BESSIE PROTOPAPPAS, Plaintiff and Respondent, v. STAVROS PROTOPAPPAS, Defendant and Appellant.


Taylor & Taylor and Edward T. Taylor, Jr., for Defendant and Appellant. [213 Cal. App. 2d 661]

Cardozo, Trimbur & Nickerson and Charles K. Brunn for Plaintiff and Respondent.



This appeal is from a judgment voiding a property settlement agreement, and setting aside that portion of a final decree of divorce approving said property settlement agreement entered in the First Judicial District Court of the State of Nevada.

Stavros and Bessie Protopappas were married in the State of Utah in 1941. Thereafter they moved to California, where they accumulated community property. In 1955 they moved to Reno, Nevada, and there acquired additional community property. Their unhappy marriage culminated in a Reno divorce May 10, 1956. The day before the divorce trial, the parties signed a property settlement agreement which provided for transfer of all community property to the husband. The husband was also bound by the agreement to pay support money for the children of the parties and to purchase a house at a cost not to exceed $12,000, for the wife and children.

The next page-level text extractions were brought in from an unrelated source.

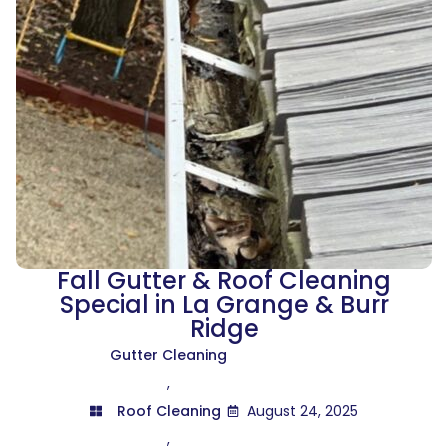
Fall Gutter & Roof Cleaning
Special in La Grange & Burr
Ridge
Gutter Cleaning
,
Roof Cleaning
August 24, 2025
,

In her complaint to set aside the agreement and the Nevada decree approving it, respondent wife alleged that appellant husband assured her that the value of their community property was less than the liens against it; that she was induced by this representation to convey and transfer her interest in the community property to him; that the property actually had a value in excess of $195,000. The evidence disclosed a net value of $118,871.

The circumstances surrounding the preparation of the property settlement agreement and the divorce action which followed, are these: Before seeing a lawyer about a divorce Bessie and Stavros discussed their problems, including property rights. Then they consulted a lawyer named Livierato, whom they had met at a Greek lodge. The attorney prepared a property settlement agreement in accordance with their instructions. The record reflects that he made no inquiry as to the value of the property or whether the division was fair and equitable. He advised them that it would be necessary for Bessie to have an attorney at the divorce hearing, and suggested a friend of his, one Mulcahy. Bessie testified that both Stavros and attorney Livierato advised her not to appear at the trial, and she didn't. Stavros appeared at the divorce hearing and was represented by Livierato; Mulcahy, although he [213 Cal. App. 2d 662] never met Bessie and she paid him no fee, purported to represent her.

Shortly after the divorce Bessie and the children moved to Price, Utah, where her family lived. She admitted that friends and members of her family advised her that she had been unfairly treated, but there is nothing in the record to indicate that these statements were other than mere surmise. The first information she obtained concerning the value of the community property was from an article in a Greek newspaper stating that Stavros, a man of wealth, had just returned from Europe with a new bride. She then caused an investigation to be made, which developed information that prompted this action. The complaint was filed two years and six months after the property settlement agreement was executed.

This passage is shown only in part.